Go through the lines of the material and count the ones with the word "cerebro". Give that count alone.

(Data listing begins)

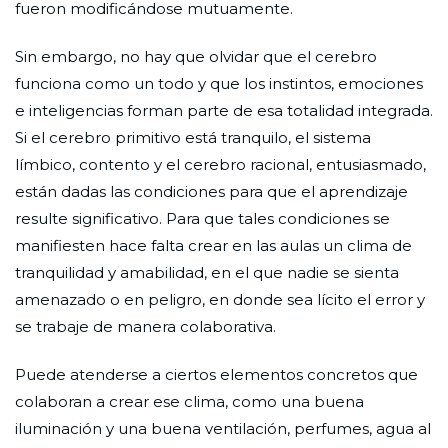
fueron modificándose mutuamente.
Sin embargo, no hay que olvidar que el cerebro
funciona como un todo y que los instintos, emociones
e inteligencias forman parte de esa totalidad integrada.
Si el cerebro primitivo está tranquilo, el sistema
límbico, contento y el cerebro racional, entusiasmado,
están dadas las condiciones para que el aprendizaje
resulte significativo. Para que tales condiciones se
manifiesten hace falta crear en las aulas un clima de
tranquilidad y amabilidad, en el que nadie se sienta
amenazado o en peligro, en donde sea lícito el error y
se trabaje de manera colaborativa.
Puede atenderse a ciertos elementos concretos que
colaboran a crear ese clima, como una buena
iluminación y una buena ventilación, perfumes, agua al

(Data listing ends)

Result of this task: 3